L’'influence, qu'on projette ainsi, peut être mentale ou physique,
indifféremment.
La doctrine des tableaux magiquement animés n'est pas nouvelle. Au Moyen Age,
certains peintres la connaissaient très bien et l'appliquaient avec art; mais on
cite aussi des cas où le fluide magnétique humain s'était concentré de lui-même
sur un deux portrait, oublié dans le coin d'un salon de quelque château féodal,
où se déroulèrent, à travers les années monotones, des scènes de passion
violentes.
On en dit autant de certaines peintures sacrées, faites sur les murs des temples
chrétiens. Elles s'animaient tout à coup et faisaient des prodiges réels.
Evidemment, la volonté de l'homme savant, initié aux mystères du grand art
magique, peut mieux et plus sûrement que l'aventure fortuite.

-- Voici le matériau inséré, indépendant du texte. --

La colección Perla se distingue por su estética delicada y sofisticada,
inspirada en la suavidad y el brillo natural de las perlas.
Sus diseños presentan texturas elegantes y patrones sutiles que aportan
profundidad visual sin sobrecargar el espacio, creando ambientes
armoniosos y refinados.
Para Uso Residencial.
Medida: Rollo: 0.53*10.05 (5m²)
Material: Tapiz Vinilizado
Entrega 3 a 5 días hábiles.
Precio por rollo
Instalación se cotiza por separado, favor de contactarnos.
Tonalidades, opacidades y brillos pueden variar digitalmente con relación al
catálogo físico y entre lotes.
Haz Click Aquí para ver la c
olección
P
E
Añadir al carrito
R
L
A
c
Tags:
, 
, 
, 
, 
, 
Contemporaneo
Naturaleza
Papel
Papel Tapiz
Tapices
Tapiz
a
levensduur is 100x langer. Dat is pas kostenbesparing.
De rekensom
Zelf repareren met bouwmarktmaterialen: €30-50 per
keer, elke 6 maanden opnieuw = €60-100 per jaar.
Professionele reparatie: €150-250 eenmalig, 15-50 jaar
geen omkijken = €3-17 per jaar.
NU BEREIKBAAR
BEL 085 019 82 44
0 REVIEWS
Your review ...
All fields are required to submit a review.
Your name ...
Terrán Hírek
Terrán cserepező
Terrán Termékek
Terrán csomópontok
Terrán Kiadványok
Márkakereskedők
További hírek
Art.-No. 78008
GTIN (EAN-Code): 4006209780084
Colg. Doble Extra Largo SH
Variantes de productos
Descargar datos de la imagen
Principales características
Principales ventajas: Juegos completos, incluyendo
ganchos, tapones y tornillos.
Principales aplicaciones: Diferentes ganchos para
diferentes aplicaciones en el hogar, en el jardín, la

Les mages et les sorciers des siècles écoulés le savaient, et ils étudièrent ce
problème à fond.
Ils enseignent, dans leurs écrits retrouvés, qu'une peinture à l'huile de pavot,
dans un encadrement doré, donne des résultats étonnants, parce que l'huile de
pavot est un excellent condensateur de fluides et le cadre doré un isolateur
parfait.
Fixé au mur d'une église, où s'agenouille souvent un peuple croyant, ou accroché
sur la tenture de soie d'un salon, où s'exaltent des rêves et des passions
violentes, une œuvre artistique devient, peu à peu, un centre de vie véritable,
parce que l'huile retient les fluide humains et le cadre doré en empêche la
fuite.
Nous n'ignorons pas, comme chacun des charlatans et d'autres hommes de mauvaise
foi ont profité de cette vérité avérée pour gagner honteusement de l'argent, en
trompant des clients trop crédules ; mais ce qui est vrai reste tel néanmoins.

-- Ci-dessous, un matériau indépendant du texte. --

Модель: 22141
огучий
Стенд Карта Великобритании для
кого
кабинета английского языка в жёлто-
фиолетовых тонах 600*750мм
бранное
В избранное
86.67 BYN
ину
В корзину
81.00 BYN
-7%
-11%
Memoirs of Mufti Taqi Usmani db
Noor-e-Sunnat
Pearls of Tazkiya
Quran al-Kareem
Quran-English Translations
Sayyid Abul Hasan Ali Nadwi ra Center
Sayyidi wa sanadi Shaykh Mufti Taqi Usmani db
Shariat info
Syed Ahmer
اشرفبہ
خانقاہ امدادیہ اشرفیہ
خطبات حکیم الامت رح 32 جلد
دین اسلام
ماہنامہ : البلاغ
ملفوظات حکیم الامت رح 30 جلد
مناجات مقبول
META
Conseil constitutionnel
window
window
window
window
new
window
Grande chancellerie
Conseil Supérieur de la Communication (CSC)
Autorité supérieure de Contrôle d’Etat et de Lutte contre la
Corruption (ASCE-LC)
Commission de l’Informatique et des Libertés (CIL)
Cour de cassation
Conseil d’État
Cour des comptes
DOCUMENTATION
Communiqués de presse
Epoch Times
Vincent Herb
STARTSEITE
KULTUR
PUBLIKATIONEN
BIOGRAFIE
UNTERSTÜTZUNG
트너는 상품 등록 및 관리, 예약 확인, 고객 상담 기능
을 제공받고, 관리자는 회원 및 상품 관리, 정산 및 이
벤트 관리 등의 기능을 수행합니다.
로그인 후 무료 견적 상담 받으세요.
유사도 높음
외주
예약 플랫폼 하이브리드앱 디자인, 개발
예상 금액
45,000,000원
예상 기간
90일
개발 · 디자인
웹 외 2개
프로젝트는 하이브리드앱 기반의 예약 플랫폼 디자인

Nous possédons, dans notre loge, plusieurs grimoires authentiques, qui traitent
abondamment ce sujet. Lorsque nous lisons ces vieilles écritures, il nous semble
parfois que l'œil vert de la véritable magie du Mâle darde sur nous son regard
terrifiant.
Nous lisons, par exemple, dans certaines recettes, qu'un mélange de couleurs,
auquel a été ajouté le sang d'un fœtus, arraché au ventre de sa mère par
l'opération de la croix, est d'une efficacité surprenante.
D'autres
recettes nous disent, qu'on donne à un tableau vivant une puissance formidable,
si l'on mélange à ses
couleurs quelques gouttes de sang d'une vierge pure, offerte après cela au
plaisir du succube.
Il y a des drogues, recommandées aux peintres, qui contiennent une charge
magnétique humaine, opérée à base de l'excitation solitaire. Leur effet est
particulièrement maléfique. La folie humaine s'en est servie, aux âges sombres,
pour perpétrer des assassinats mystérieux : un ennemi, masqué derrière la
gentillesse du cadeau offert, envoyait la mort dans le tableau succubique, et la
personne, bénéficiaire du cadeau, qui accrochait le portrait dans sa salle, en
mourait tôt après.
*
* *
La Sainte Inquisition s'est efforcée de mettre une fin à ces abus épouvantables,
en brûlant les manuscrits des mages et en persécutant les sorciers. Toute la
science magique aurait pu disparaître dans la féroce réaction du catholicisme,
mais, heureusement pour nous et pour l'avenir de l’humanité, il se trouva
toujours des philosophes, qui surent garder le secret et agir de la main
vengeresse. Ceux-là cultivèrent l’art magique pour le bon motif de la
connaissance initiatique.
C’est ainsi que l'un de nos Frères, qui vécut en Espagne, dans la première
moitié du XVIIIème siècle, a pu retrouver des manuscrits, contenant des recettes
et des conseils de haute importance.
Ce Frère consacra à ses études et recherches dix années de sa vie.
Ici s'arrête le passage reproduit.